Data Storage Reliability in the IoT Era
Guest Editor’s Introduction • Cecilia Metra • August 2017
Translations by Osvaldo Perez and Tiejun Huang
Listen to the Guest Editors’ Introduction
English (Steve Woods):
Spanish (Martin Omana):
Chinese (Robert Hsu):
Microelectronic technology’s ongoing scaling according to Moore’s Law enables increasing microprocessor performance and complexity, paving the way for innovative applications that were unthinkable just a few years ago. Today, we are surrounded by electronic devices that exchange data with one another via the Internet, creating the Internet of Things (IoT).
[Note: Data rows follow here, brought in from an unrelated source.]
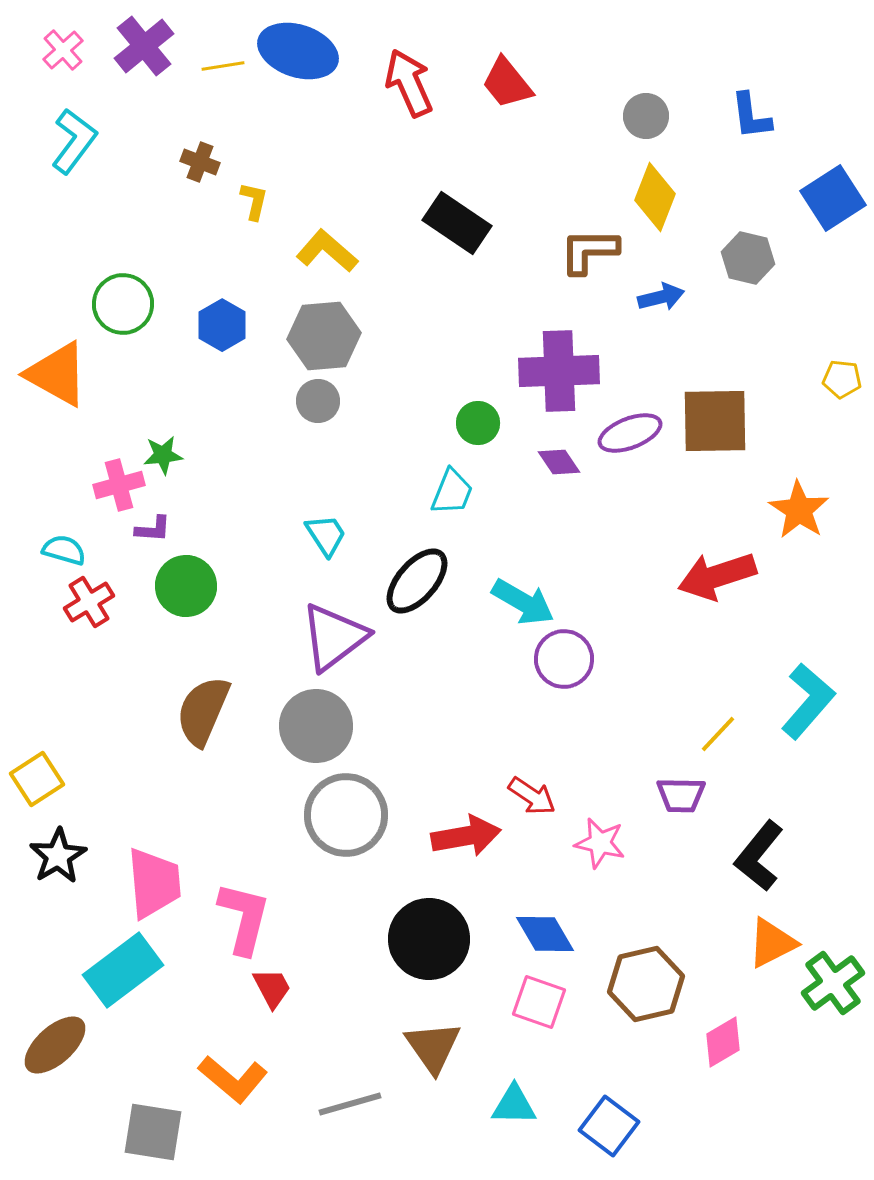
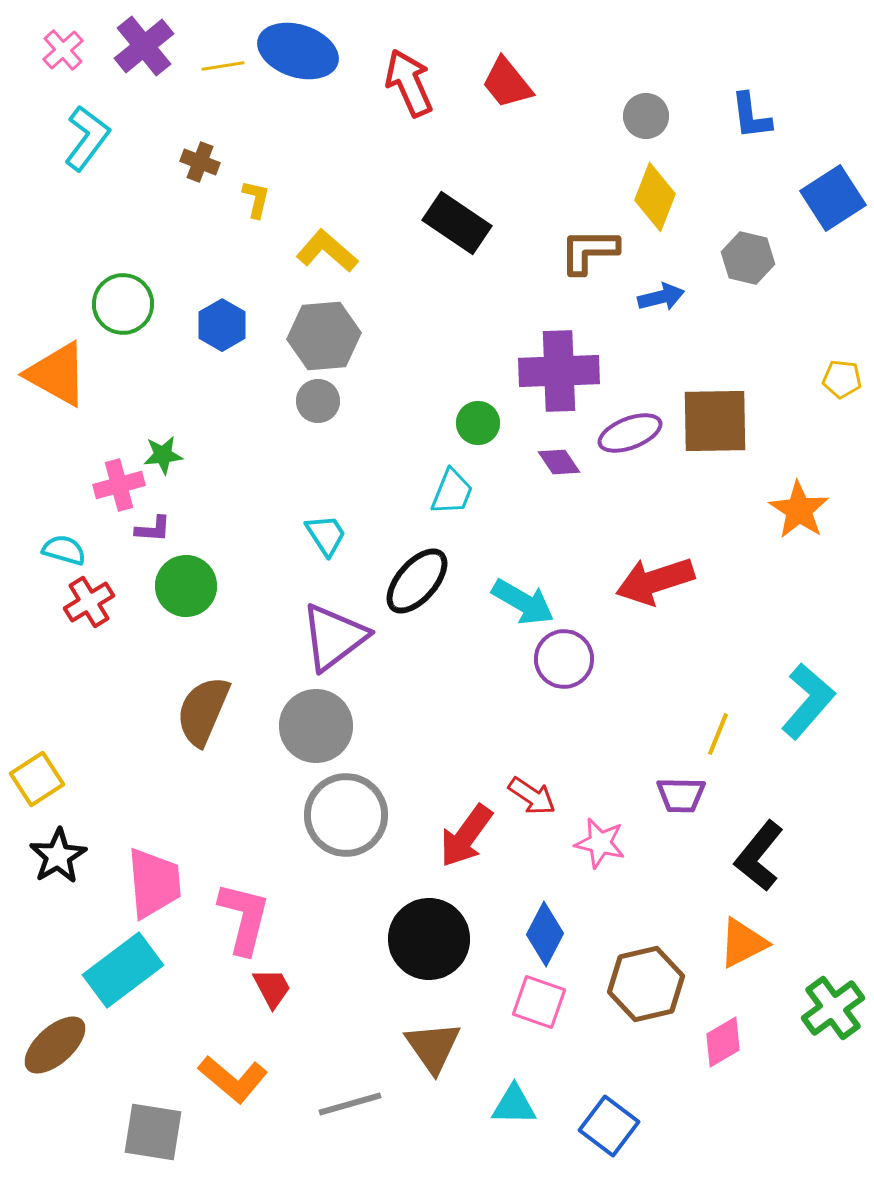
cyan L-shape at (74, 141): moved 13 px right, 3 px up
yellow L-shape at (254, 201): moved 2 px right, 2 px up
red arrow at (717, 576): moved 62 px left, 5 px down
yellow line at (718, 734): rotated 21 degrees counterclockwise
red arrow at (466, 836): rotated 136 degrees clockwise
blue diamond at (545, 934): rotated 58 degrees clockwise
orange triangle at (772, 943): moved 29 px left
green cross at (833, 983): moved 25 px down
Many companies and analysts forecast a huge growth in the IoT and the data it generates — with predictions ranging from 20 to 30 billion connected devices by 2020. Storing such a huge amount of data in a reliable way will be a challenge.
Even with new memory technologies, structures, and architectures that provide higher speed and density, reliability remains a major concern. Parameter variations occur during the manufacturing process, and environmentally induced faults can affect reliable operation in the field. Transient faults (TFs) caused by radiation particles can affect memory elements (such as latches and flip-flops) or memory arrays, corrupting the stored data.
The articles and videos in this August 2017 Computing Now theme explore reliability challenges for memory elements and arrays, as well as some approaches for solving them.
Challenges and Solutions
Designers must adopt proper approaches — either to avoid data corruption or to restore the correct data — in memory elements and arrays.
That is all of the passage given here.